MARC A. CLAMPITT, Petitioner v. COMMISSIONER OF INTERNAL REVENUE, Respondent, UNITED STATES TAX COURT - MEMORANDUM DECISION, T.C. Memo. 2006-161, Docket No. 1555-06L., Filed August 14, 2006
MARC A. CLAMPITT, Petitioner v. COMMISSIONER OF INTERNAL REVENUE, Respondent
UNITED STATES TAX COURT - MEMORANDUM DECISION
T.C. Memo. 2006-161
Docket No. 1555-06L.
Filed August 14, 2006.
Marc A. Clampitt, pro se.
Daniel N. Price , for respondent.
WELLS, Judge : This matter is before the Court on respondent's motion for summary judgment pursuant to Rule 121 and to impose a penalty pursuant to section 6673. The issue we must decide is whether respondent's Appeals Office abused its discretion in determining to proceed with collection of petitioner's tax liability for taxable year 1998. After considering respondent's motion and petitioner's response, we conclude that there remain no issues of material fact that require trial or hearing. For the reasons stated below, we shall grant respondent's motion for summary judgment and to impose a penalty pursuant to section 6673. 1 Unless otherwise indicated, all Rule references are to the Tax Court Rules of Practice and Procedure, and all section references are to the Internal Revenue Code, as amended.

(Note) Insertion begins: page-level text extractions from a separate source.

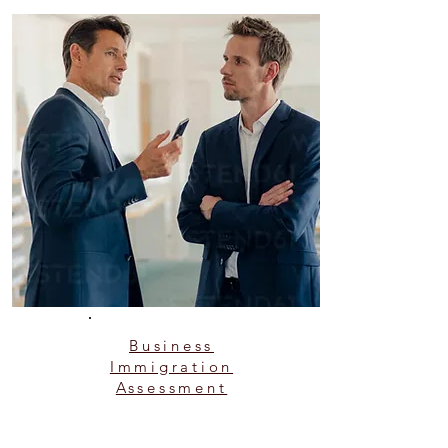
Business
Immigration
Assessment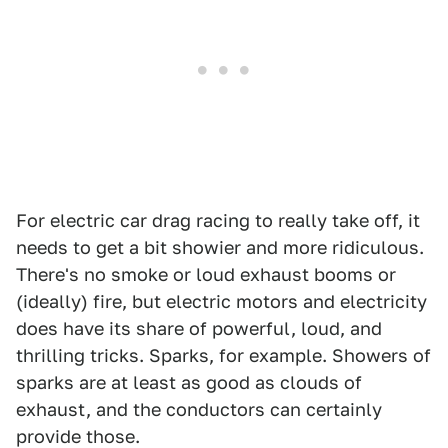
For electric car drag racing to really take off, it
needs to get a bit showier and more ridiculous.
There's no smoke or loud exhaust booms or
(ideally) fire, but electric motors and electricity
does have its share of powerful, loud, and
thrilling tricks. Sparks, for example. Showers of
sparks are at least as good as clouds of
exhaust, and the conductors can certainly
provide those.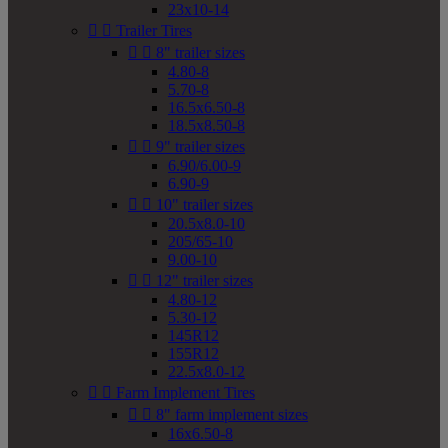
23x10-14


Trailer Tires


8" trailer sizes
4.80-8
5.70-8
16.5x6.50-8
18.5x8.50-8


9" trailer sizes
6.90/6.00-9
6.90-9


10" trailer sizes
20.5x8.0-10
205/65-10
9.00-10


12" trailer sizes
4.80-12
5.30-12
145R12
155R12
22.5x8.0-12


Farm Implement Tires


8" farm implement sizes
16x6.50-8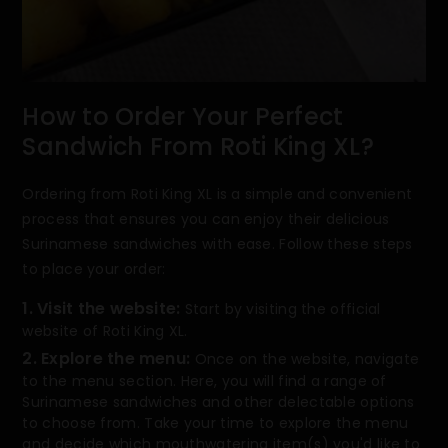
How to Order Your Perfect
Sandwich From Roti King XL?
Ordering from Roti King XL is a simple and convenient
process that ensures you can enjoy their delicious
Surinamese sandwiches with ease. Follow these steps
to place your order:
1. Visit the website:
Start by visiting the official
website of Roti King XL.
2. Explore the menu:
Once on the website, navigate
to the menu section. Here, you will find a range of
Surinamese sandwiches and other delectable options
to choose from. Take your time to explore the menu
and decide which mouthwatering item(s) you'd like to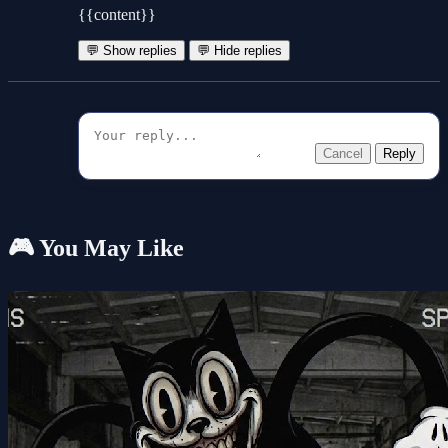
{{content}}
💬 Show replies
💬 Hide replies
Cancel
Reply
🎮 You May Like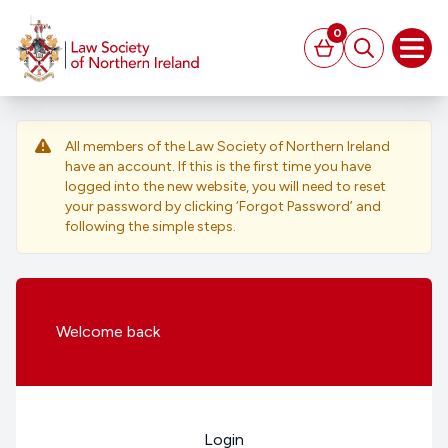
MAIN CONTENT
0
Basket
Search
Open
All members of the Law Society of Northern Ireland
have an account. If this is the first time you have
logged into the new website, you will need to reset
your password by clicking ‘Forgot Password’ and
following the simple steps.
Welcome
back
Login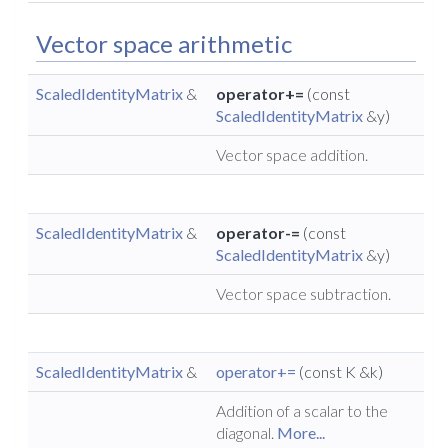
Vector space arithmetic
ScaledIdentityMatrix
&
operator+=
(const
ScaledIdentityMatrix
&y)
Vector space addition.
ScaledIdentityMatrix
&
operator-=
(const
ScaledIdentityMatrix
&y)
Vector space subtraction.
ScaledIdentityMatrix
&
operator+=
(const K &k)
Addition of a scalar to the
diagonal.
More...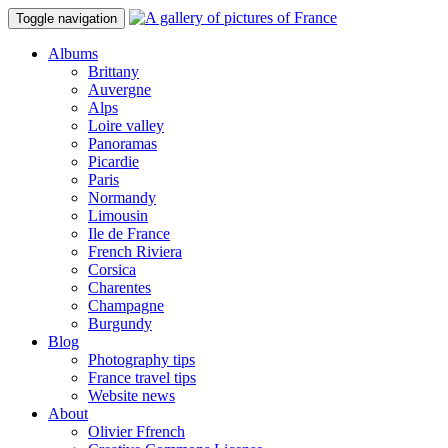
Toggle navigation
Albums
Brittany
Auvergne
Alps
Loire valley
Panoramas
Picardie
Paris
Normandy
Limousin
Ile de France
French Riviera
Corsica
Charentes
Champagne
Burgundy
Blog
Photography tips
France travel tips
Website news
About
Olivier Ffrench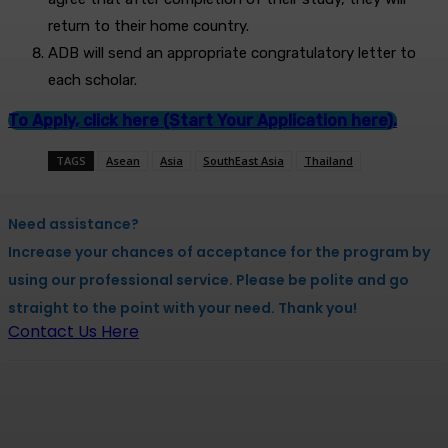
return to their home country.
ADB will send an appropriate congratulatory letter to
each scholar.
To Apply, click here (Start Your Application here).
TAGS
Asean
Asia
SouthEast Asia
Thailand
Need assistance?
Increase your chances of acceptance for the program by
using our professional service. Please be polite and go
straight to the point with your need. Thank you!
Contact Us Here
Facebook
X
Pinterest
WhatsApp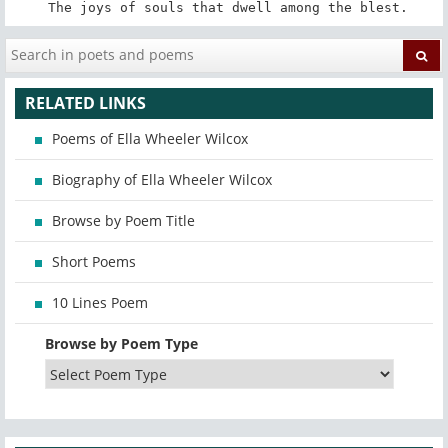
 The joys of souls that dwell among the blest.
RELATED LINKS
Poems of Ella Wheeler Wilcox
Biography of Ella Wheeler Wilcox
Browse by Poem Title
Short Poems
10 Lines Poem
Browse by Poem Type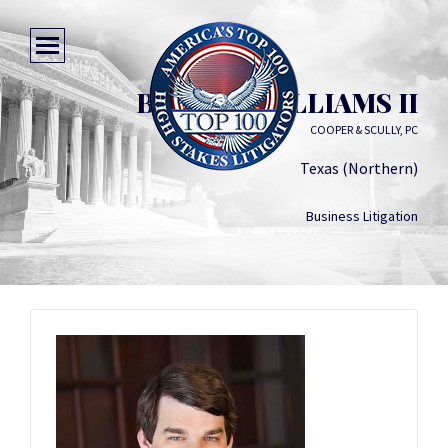
BENTON WILLIAMS II
COOPER & SCULLY, PC
Texas (Northern)
Business Litigation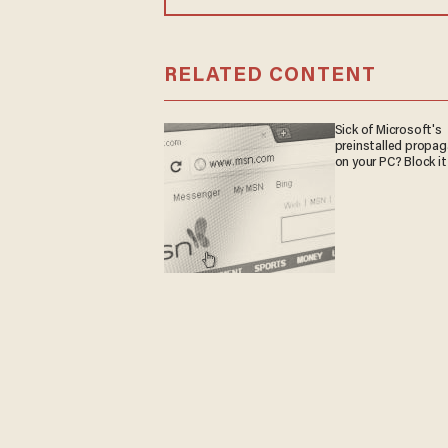
RELATED CONTENT
Sick of Microsoft's
preinstalled propa
on your PC? Block it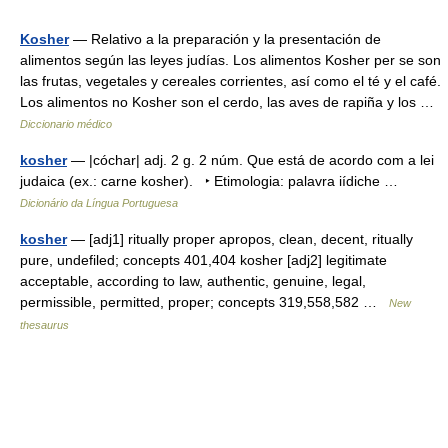
Kosher
— Relativo a la preparación y la presentación de
alimentos según las leyes judías. Los alimentos Kosher per se son
las frutas, vegetales y cereales corrientes, así como el té y el café.
Los alimentos no Kosher son el cerdo, las aves de rapiña y los …
Diccionario médico
kosher
— |cóchar| adj. 2 g. 2 núm. Que está de acordo com a lei
judaica (ex.: carne kosher). ‣ Etimologia: palavra iídiche …
Dicionário da Língua Portuguesa
kosher
— [adj1] ritually proper apropos, clean, decent, ritually
pure, undefiled; concepts 401,404 kosher [adj2] legitimate
acceptable, according to law, authentic, genuine, legal,
permissible, permitted, proper; concepts 319,558,582 …
New
thesaurus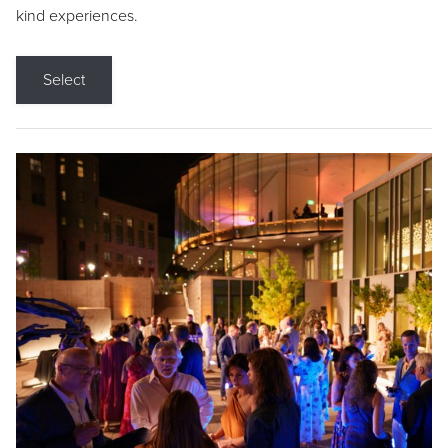
kind experiences.
Select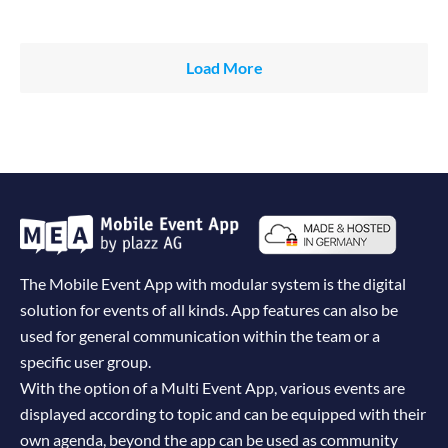
Load More
The Mobile Event App with modular system is the digital
solution for events of all kinds. App features can also be
used for general communication within the team or a
specific user group.
With the option of a Multi Event App, various events are
displayed according to topic and can be equipped with their
own agenda, beyond the app can be used as community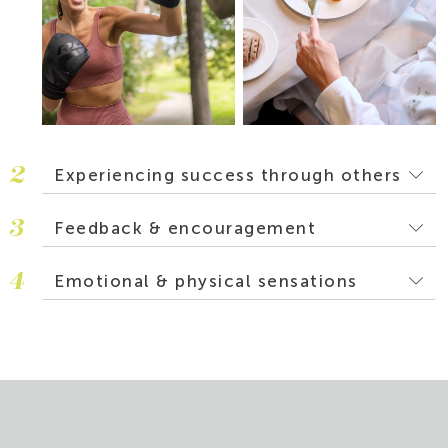
2
Experiencing success through others
3
Feedback & encouragement
4
Emotional & physical sensations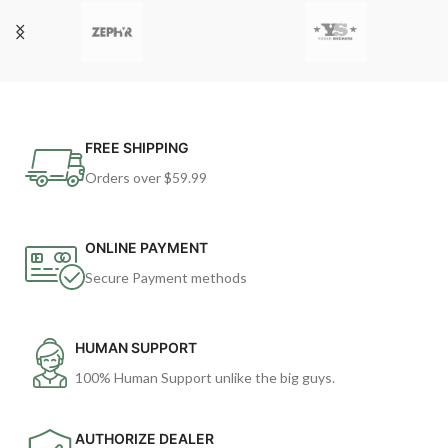
FREE SHIPPING
Orders over $59.99
ONLINE PAYMENT
Secure Payment methods
HUMAN SUPPORT
100% Human Support unlike the big guys.
AUTHORIZE DEALER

1 ═ Respondent also filed a motion to permit levy pursuant to sec. 6330(e)(1). We do not need to address that motion because we conclude, for reasons stated below, that respondent's determination to proceed with collection of petitioner's 1998 tax liabilities was not an abuse of discretion and therefore shall grant respondent's motion for summary judgment.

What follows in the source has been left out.